A propos, que dites-vous après « Bonjour ! » dans la « vraie vie  » quand vous rencontrez un prospect ? La réponse, vous la connaissez sans aucun doute, tant vous avez pris l’habitude de préparer votre rendez-vous : profil de l’interlocuteur, historique de la relation, argumentaire sur tablette (ordinateur, mobile), éléments de langage, etc. En arrivant au rendez-vous IRL*, vous échangez une formule de politesse du style : « Bonjour M./Mme Untel ! Comment allez-vous ? » Et puis on enchaîne quelques banalités, histoire de se mettre mutuellement à l’aise (le temps qu’il fait, le lieu de la rencontre…) et enfin on commence à aborder le sujet majeur, celui qui nous réunit, sans lequel nous ne serions pas là : les affaires. Entrent alors en jeu le cycle des questions/réponses, des argumentations, des commentaires, des chiffres, des tableaux, des démonstrations… Bref, tout cela peut se résumer en un mot : contenus.

Rendez-vous sur les réseaux sociaux

Et bien, il se passe exactement la même chose sur les réseaux sociaux. En fait, nous reproduisons digitalement ce que nous faisons « IRL ». Infographie, article, tableau comparatif, vidéo, photo, webinaire, etc. Tous ces contenus sont au service d’un objectif : donner matière à converser (commentaire, « like », InMail LinkedIn, message privé, question ouverte sur un flux d’actualité ou dans un groupe, etc.). Contenus et conversations sont indissociables sur les réseaux sociaux.

Et comme dans la vraie vie, tout importe digitalement : la présentation (le profil social), la qualité des contenus postés (forme/fond – c’est-à-dire contenant/contenu), la façon de contacter l’Autre (les messages pour initier et entretenir la relation), le fait de respecter ses engagements (dire ce que l’on va faire et – surtout – faire ce que l’on a dit), la capacité à écouter l’Autre plutôt que soi (!), le choix du moment opportun pour proposer un appel téléphonique, un Skype, un rendez-vous physique, etc.

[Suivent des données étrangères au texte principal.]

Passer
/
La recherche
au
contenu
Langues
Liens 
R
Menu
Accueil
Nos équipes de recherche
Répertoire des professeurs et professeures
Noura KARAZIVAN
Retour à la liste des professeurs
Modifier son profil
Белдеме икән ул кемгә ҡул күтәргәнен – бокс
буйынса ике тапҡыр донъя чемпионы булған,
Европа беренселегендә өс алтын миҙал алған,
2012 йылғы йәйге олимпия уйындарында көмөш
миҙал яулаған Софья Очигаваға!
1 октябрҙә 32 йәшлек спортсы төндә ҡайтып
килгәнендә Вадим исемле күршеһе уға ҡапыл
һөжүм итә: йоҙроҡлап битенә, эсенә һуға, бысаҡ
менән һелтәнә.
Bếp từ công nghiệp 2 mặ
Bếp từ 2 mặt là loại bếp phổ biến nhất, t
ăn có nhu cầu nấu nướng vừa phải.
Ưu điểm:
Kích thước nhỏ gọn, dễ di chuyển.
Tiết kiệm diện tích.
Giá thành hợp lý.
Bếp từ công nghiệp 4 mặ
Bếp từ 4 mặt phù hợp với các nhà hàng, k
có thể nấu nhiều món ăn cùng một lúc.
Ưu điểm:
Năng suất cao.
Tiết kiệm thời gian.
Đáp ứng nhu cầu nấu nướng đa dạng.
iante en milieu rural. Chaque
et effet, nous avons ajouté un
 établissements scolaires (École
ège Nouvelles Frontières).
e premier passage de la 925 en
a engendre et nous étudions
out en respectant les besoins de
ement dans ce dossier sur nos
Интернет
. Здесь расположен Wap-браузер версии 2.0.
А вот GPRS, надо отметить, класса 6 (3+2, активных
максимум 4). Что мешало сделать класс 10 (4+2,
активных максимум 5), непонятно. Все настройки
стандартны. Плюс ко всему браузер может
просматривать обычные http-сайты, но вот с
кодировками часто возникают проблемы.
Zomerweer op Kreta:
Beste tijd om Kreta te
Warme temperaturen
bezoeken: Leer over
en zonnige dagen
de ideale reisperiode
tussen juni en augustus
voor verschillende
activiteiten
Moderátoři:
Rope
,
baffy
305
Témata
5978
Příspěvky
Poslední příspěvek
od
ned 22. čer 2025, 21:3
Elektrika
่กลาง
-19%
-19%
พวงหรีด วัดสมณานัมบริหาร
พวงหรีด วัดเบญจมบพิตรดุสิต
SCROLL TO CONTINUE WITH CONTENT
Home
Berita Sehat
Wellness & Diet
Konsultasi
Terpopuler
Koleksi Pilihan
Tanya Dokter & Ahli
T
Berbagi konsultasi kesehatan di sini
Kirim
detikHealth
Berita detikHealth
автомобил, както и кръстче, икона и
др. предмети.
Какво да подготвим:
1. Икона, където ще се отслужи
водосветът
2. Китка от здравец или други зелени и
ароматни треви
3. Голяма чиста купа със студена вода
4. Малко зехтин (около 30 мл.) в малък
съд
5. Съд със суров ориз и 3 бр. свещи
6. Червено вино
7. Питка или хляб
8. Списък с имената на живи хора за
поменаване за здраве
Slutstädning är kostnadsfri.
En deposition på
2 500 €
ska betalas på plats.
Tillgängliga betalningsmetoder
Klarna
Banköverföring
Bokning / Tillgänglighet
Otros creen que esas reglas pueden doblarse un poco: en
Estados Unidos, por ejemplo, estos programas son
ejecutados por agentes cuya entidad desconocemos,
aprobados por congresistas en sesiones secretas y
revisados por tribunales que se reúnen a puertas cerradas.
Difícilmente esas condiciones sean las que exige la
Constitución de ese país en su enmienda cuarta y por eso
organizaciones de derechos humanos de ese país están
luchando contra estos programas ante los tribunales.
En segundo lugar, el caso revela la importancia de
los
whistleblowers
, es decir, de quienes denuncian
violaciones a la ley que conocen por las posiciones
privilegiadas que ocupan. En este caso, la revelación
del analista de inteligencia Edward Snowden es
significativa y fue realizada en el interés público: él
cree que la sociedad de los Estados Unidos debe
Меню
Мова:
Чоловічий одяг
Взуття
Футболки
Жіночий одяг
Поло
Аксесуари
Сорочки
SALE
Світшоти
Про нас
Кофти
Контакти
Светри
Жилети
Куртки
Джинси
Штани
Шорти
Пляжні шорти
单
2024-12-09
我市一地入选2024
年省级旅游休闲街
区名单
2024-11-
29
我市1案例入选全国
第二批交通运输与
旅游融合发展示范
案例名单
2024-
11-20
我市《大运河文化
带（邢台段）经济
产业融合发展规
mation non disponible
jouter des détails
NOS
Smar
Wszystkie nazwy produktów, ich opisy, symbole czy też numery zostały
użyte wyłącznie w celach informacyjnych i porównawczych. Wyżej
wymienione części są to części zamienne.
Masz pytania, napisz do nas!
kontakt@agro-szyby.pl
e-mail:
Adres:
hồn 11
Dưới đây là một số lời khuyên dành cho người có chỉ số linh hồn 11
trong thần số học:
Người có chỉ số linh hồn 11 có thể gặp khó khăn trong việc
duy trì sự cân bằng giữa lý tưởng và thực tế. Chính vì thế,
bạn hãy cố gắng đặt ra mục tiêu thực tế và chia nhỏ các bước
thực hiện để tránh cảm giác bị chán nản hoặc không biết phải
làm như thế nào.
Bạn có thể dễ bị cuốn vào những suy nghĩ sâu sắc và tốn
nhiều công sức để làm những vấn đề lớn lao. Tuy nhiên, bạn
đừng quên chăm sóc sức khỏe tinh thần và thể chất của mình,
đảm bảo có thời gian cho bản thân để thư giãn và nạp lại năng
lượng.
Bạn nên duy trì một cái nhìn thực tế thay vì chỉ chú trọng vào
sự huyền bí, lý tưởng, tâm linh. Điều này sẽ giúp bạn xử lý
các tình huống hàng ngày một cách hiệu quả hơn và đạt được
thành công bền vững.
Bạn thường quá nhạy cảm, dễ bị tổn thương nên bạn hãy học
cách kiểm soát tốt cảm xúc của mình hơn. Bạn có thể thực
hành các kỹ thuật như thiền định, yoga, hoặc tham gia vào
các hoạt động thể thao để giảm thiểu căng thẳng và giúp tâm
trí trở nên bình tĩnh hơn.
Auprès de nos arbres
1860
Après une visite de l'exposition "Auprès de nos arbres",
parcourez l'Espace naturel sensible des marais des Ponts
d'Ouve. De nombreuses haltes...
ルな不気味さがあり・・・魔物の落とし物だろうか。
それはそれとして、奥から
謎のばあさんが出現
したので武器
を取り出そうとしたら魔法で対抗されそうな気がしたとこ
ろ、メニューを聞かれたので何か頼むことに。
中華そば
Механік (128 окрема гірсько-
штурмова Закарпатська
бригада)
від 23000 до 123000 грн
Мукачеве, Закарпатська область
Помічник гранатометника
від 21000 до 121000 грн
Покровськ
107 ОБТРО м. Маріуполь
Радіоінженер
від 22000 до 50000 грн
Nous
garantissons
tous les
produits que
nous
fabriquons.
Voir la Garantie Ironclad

Alors quelle différence ? Aucune, à un détail près – mais de taille : celui ou celle qui accepte de converser avec vous sur les réseaux sociaux est – bien souvent –  une personne qui sent que vous seriez en mesure de répondre à ses attentes. Et ça change tout ! Car, à la différence d’une prospection à froid ( « cold calling ») où vous allez à la pêche en poussant une offre sans savoir si elle peut intéresser votre interlocuteur, la personne qui échange avec vous sur les réseaux sociaux est la plupart du temps un acheteur potentiel. Ou bien un concurrent. Ou encore quelqu’un ayant du temps à perdre… Mais, dans tous les cas, vous le saurez vite 😉

Les contenus au centre…

Conséquence : la qualité des contenus que vous avancez sur les réseaux sociaux doit demeurer au centre de votre activité sociale. Avec une question majeure : comment mes contenus peuvent-ils répondre aux problématiques de mes prospects, de telle sorte que ces derniers viennent vers moi pour en savoir plus sur mon offre ? Pour les marqueteurs et les commerciaux, la figure de style consiste à se positionner du point de vue de leurs prospects plutôt que de leur offre. Car les prospects ont désormais pris l’habitude – et le goût – de s’informer en ligne, seuls, avant de contacter un commercial.

…Et l’humain au cœur des réseaux sociaux

Vos prospects et clients attendent du relationnel en place et lieu du promotionnel !! (au passage, voilà pourquoi ils sont plus enclin à suivre des personnes que des marques sur les réseaux sociaux ;-)) L’humain fait la différence, comme dans la vraie vie ! Aujourd’hui, je ne suis pas seul à constater que beaucoup de professionnels manquent de rigueur dans leur travail : faute de temps ? Incompétence ? Négligence ?  Peu importe la ou les causes, cela se remarque très vite : un défaut de présentation (pas de photo professionnelle, pas de formule de politesse, des fautes d’orthographe à tout-va, du « zapping » relationnel, etc.) ou un défaut de prestations (inadaptation de l’offre à la demande, décalage entre la promesse et la réalisation, manque de pertinence dans la réflexion,…). Du coup, les professionnels attentifs, méticuleux et précis ont toutes les chances faire la différence, sur le web comme IRL.

Loin du court-termisme et de la rentabilité à tout prix, la qualité du service rendu est plus que jamais d’ac-tua-li-té. Et ça, c’est une sacrée bonne nouvelle, non !?!?